GOAL OF THE EXERCISE
Exclude the images and repeat all remaining entries exactly.

[THE DATA Boundary: Start]

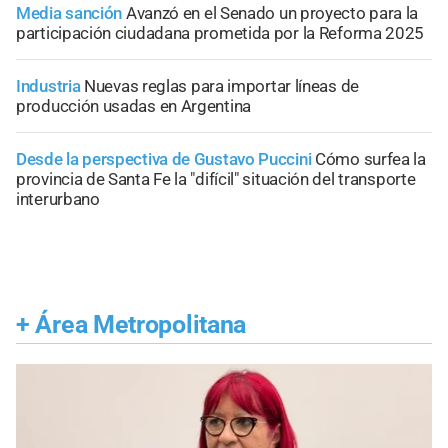
Media sanción
Avanzó en el Senado un proyecto para la
participación ciudadana prometida por la Reforma 2025
Industria
Nuevas reglas para importar líneas de
producción usadas en Argentina
Desde la perspectiva de Gustavo Puccini
Cómo surfea la
provincia de Santa Fe la "difícil" situación del transporte
interurbano
+
Área Metropolitana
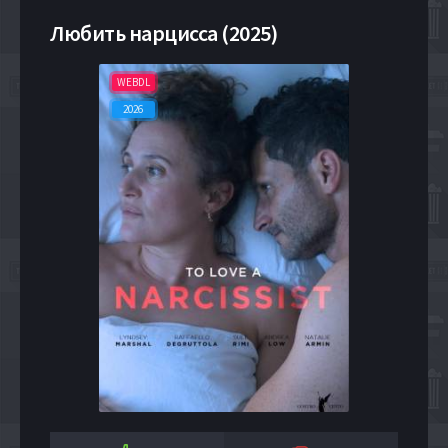
Любить нарцисса (2025)
WEBDL
2026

[THE DATA Boundary: End]

YOUR SOLUTION
Media sanción
Avanzó en el Senado un proyecto para la
participación ciudadana prometida por la Reforma 2025
Industria
Nuevas reglas para importar líneas de
producción usadas en Argentina
Desde la perspectiva de Gustavo Puccini
Cómo surfea la
provincia de Santa Fe la "difícil" situación del transporte
interurbano
+
Área Metropolitana
Любить нарцисса (2025)
WEBDL
2026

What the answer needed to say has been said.